Plaintiff does not state any facts that link Defendant Hassett's actions on November 28, 2009, (locking him in disciplinary confinement), to particular grievances or lawsuits against Hassett that might result in some retaliatory action. Likewise, with Martin and May, even thought it is not clear that Plaintiff intended to name them as defendants since they are not listed as defendants.

Finally, Plaintiff refers to the incident on November 28, 2009, but there are no facts about what particularly happened on that date, what the nature of the DR was, or anything that might explain the "incident" that resulted in an investigation by the FDLE and this lawsuit.

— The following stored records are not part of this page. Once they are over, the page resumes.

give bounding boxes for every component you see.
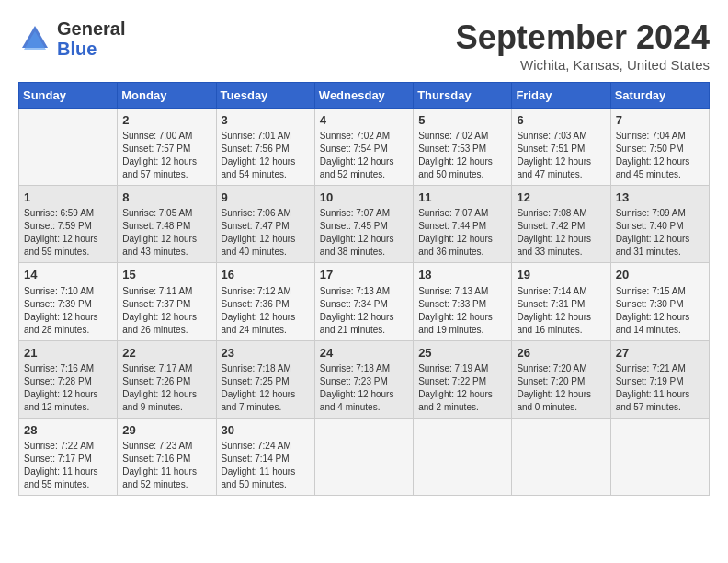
daylight-text: Daylight: 12 hours and 59 minutes. — [24, 234, 98, 257]
day-of-week-sunday: Sunday — [19, 83, 118, 109]
day-info: Sunrise: 7:12 AMSunset: 7:36 PMDaylight:… — [222, 285, 310, 337]
sunset-text: Sunset: 7:53 PM — [418, 144, 486, 154]
daylight-text: Daylight: 12 hours and 47 minutes. — [517, 156, 591, 179]
day-number: 19 — [517, 267, 605, 283]
day-header-row: SundayMondayTuesdayWednesdayThursdayFrid… — [19, 83, 710, 109]
logo: General Blue — [18, 18, 125, 59]
day-number: 17 — [320, 267, 408, 283]
day-number: 20 — [616, 267, 704, 283]
sunrise-text: Sunrise: 7:10 AM — [24, 286, 94, 296]
table-row: 14Sunrise: 7:10 AMSunset: 7:39 PMDayligh… — [19, 263, 118, 340]
sunrise-text: Sunrise: 7:06 AM — [222, 208, 291, 218]
calendar-week-row: 28Sunrise: 7:22 AMSunset: 7:17 PMDayligh… — [19, 418, 710, 495]
table-row: 17Sunrise: 7:13 AMSunset: 7:34 PMDayligh… — [314, 263, 413, 340]
sunrise-text: Sunrise: 7:03 AM — [517, 131, 586, 141]
sunset-text: Sunset: 7:48 PM — [122, 221, 190, 231]
daylight-text: Daylight: 12 hours and 0 minutes. — [517, 389, 591, 412]
sunset-text: Sunset: 7:40 PM — [616, 221, 684, 231]
day-number: 16 — [222, 267, 310, 283]
table-row: 18Sunrise: 7:13 AMSunset: 7:33 PMDayligh… — [414, 263, 512, 340]
daylight-text: Daylight: 12 hours and 28 minutes. — [24, 312, 98, 335]
table-row: 2Sunrise: 7:00 AMSunset: 7:57 PMDaylight… — [118, 109, 216, 186]
sunrise-text: Sunrise: 7:16 AM — [24, 363, 94, 373]
sunset-text: Sunset: 7:20 PM — [517, 376, 585, 386]
table-row — [19, 109, 118, 186]
page-header: General Blue September 2024 Wichita, Kan… — [18, 18, 710, 73]
day-number: 3 — [222, 112, 310, 129]
daylight-text: Daylight: 12 hours and 31 minutes. — [616, 234, 690, 257]
table-row: 27Sunrise: 7:21 AMSunset: 7:19 PMDayligh… — [610, 340, 709, 418]
table-row: 11Sunrise: 7:07 AMSunset: 7:44 PMDayligh… — [414, 186, 512, 263]
sunrise-text: Sunrise: 7:05 AM — [122, 208, 192, 218]
daylight-text: Daylight: 12 hours and 40 minutes. — [222, 234, 296, 257]
sunset-text: Sunset: 7:57 PM — [122, 144, 190, 154]
day-info: Sunrise: 6:59 AMSunset: 7:59 PMDaylight:… — [24, 207, 112, 259]
calendar-week-row: 1Sunrise: 6:59 AMSunset: 7:59 PMDaylight… — [19, 186, 710, 263]
day-info: Sunrise: 7:10 AMSunset: 7:39 PMDaylight:… — [24, 285, 112, 337]
table-row: 20Sunrise: 7:15 AMSunset: 7:30 PMDayligh… — [610, 263, 709, 340]
day-number: 28 — [24, 422, 112, 439]
table-row: 26Sunrise: 7:20 AMSunset: 7:20 PMDayligh… — [512, 340, 610, 418]
sunset-text: Sunset: 7:54 PM — [320, 144, 388, 154]
logo-text: General Blue — [57, 18, 125, 59]
daylight-text: Daylight: 12 hours and 33 minutes. — [517, 234, 591, 257]
sunset-text: Sunset: 7:59 PM — [24, 221, 92, 231]
day-info: Sunrise: 7:04 AMSunset: 7:50 PMDaylight:… — [616, 130, 704, 181]
day-number: 24 — [320, 345, 408, 362]
table-row: 13Sunrise: 7:09 AMSunset: 7:40 PMDayligh… — [610, 186, 709, 263]
day-of-week-wednesday: Wednesday — [314, 83, 413, 109]
day-info: Sunrise: 7:06 AMSunset: 7:47 PMDaylight:… — [222, 207, 310, 259]
month-title: September 2024 — [456, 18, 710, 57]
day-number: 10 — [320, 190, 408, 206]
day-info: Sunrise: 7:23 AMSunset: 7:16 PMDaylight:… — [122, 440, 210, 491]
sunset-text: Sunset: 7:36 PM — [222, 299, 290, 309]
sunrise-text: Sunrise: 7:11 AM — [122, 286, 192, 296]
daylight-text: Daylight: 12 hours and 21 minutes. — [320, 312, 394, 335]
table-row: 12Sunrise: 7:08 AMSunset: 7:42 PMDayligh… — [512, 186, 610, 263]
table-row: 1Sunrise: 6:59 AMSunset: 7:59 PMDaylight… — [19, 186, 118, 263]
logo-icon — [18, 22, 51, 55]
day-info: Sunrise: 7:15 AMSunset: 7:30 PMDaylight:… — [616, 285, 704, 337]
sunrise-text: Sunrise: 7:20 AM — [517, 363, 586, 373]
day-number: 30 — [222, 422, 310, 439]
table-row: 28Sunrise: 7:22 AMSunset: 7:17 PMDayligh… — [19, 418, 118, 495]
daylight-text: Daylight: 12 hours and 43 minutes. — [122, 234, 197, 257]
daylight-text: Daylight: 12 hours and 36 minutes. — [418, 234, 493, 257]
daylight-text: Daylight: 12 hours and 16 minutes. — [517, 312, 591, 335]
table-row: 5Sunrise: 7:02 AMSunset: 7:53 PMDaylight… — [414, 109, 512, 186]
table-row — [314, 418, 413, 495]
title-area: September 2024 Wichita, Kansas, United S… — [456, 18, 710, 73]
day-of-week-thursday: Thursday — [414, 83, 512, 109]
day-number: 11 — [418, 190, 506, 206]
sunrise-text: Sunrise: 7:15 AM — [616, 286, 686, 296]
table-row: 10Sunrise: 7:07 AMSunset: 7:45 PMDayligh… — [314, 186, 413, 263]
day-number: 5 — [418, 112, 506, 129]
day-info: Sunrise: 7:02 AMSunset: 7:53 PMDaylight:… — [418, 130, 506, 181]
day-number: 12 — [517, 190, 605, 206]
day-info: Sunrise: 7:13 AMSunset: 7:34 PMDaylight:… — [320, 285, 408, 337]
day-number: 1 — [24, 190, 112, 206]
day-of-week-friday: Friday — [512, 83, 610, 109]
table-row: 19Sunrise: 7:14 AMSunset: 7:31 PMDayligh… — [512, 263, 610, 340]
table-row — [414, 418, 512, 495]
day-info: Sunrise: 7:07 AMSunset: 7:45 PMDaylight:… — [320, 207, 408, 259]
daylight-text: Daylight: 12 hours and 50 minutes. — [418, 156, 493, 179]
location: Wichita, Kansas, United States — [456, 57, 710, 73]
daylight-text: Daylight: 12 hours and 12 minutes. — [24, 389, 98, 412]
day-info: Sunrise: 7:16 AMSunset: 7:28 PMDaylight:… — [24, 362, 112, 414]
day-info: Sunrise: 7:05 AMSunset: 7:48 PMDaylight:… — [122, 207, 210, 259]
day-info: Sunrise: 7:21 AMSunset: 7:19 PMDaylight:… — [616, 362, 704, 414]
sunset-text: Sunset: 7:34 PM — [320, 299, 388, 309]
sunset-text: Sunset: 7:26 PM — [122, 376, 190, 386]
sunrise-text: Sunrise: 7:07 AM — [418, 208, 488, 218]
day-info: Sunrise: 7:02 AMSunset: 7:54 PMDaylight:… — [320, 130, 408, 181]
daylight-text: Daylight: 12 hours and 38 minutes. — [320, 234, 394, 257]
day-of-week-saturday: Saturday — [610, 83, 709, 109]
daylight-text: Daylight: 12 hours and 24 minutes. — [222, 312, 296, 335]
daylight-text: Daylight: 12 hours and 14 minutes. — [616, 312, 690, 335]
sunset-text: Sunset: 7:44 PM — [418, 221, 486, 231]
day-number: 4 — [320, 112, 408, 129]
day-number: 18 — [418, 267, 506, 283]
sunrise-text: Sunrise: 7:09 AM — [616, 208, 686, 218]
day-info: Sunrise: 7:09 AMSunset: 7:40 PMDaylight:… — [616, 207, 704, 259]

In amending, Plaintiff should carefully review the foregoing to determine whether he can present allegations sufficient to state a cause of action under the relevant law. If Plaintiff is able to file an amended complaint, he must name as Defendants only those persons who are responsible for the alleged constitutional violations. Plaintiff must place their full names in the style of the case on the first page of the civil rights complaint form and in the other appropriate sections of the form. Further, Plaintiff should clearly describe how each named Defendant is involved in each alleged constitutional violation. In civil rights cases, more than conclusory and vague allegations are required to state a cause of action. See, e.g., Fullman v. Graddick, 739 F.2d 553, 556-57 (11th Cir. 1984). In presenting his claims, Plaintiff must set forth each allegation in a separately numbered paragraph, as it is essential that the facts relating to each Defendant be set out clearly and in detail.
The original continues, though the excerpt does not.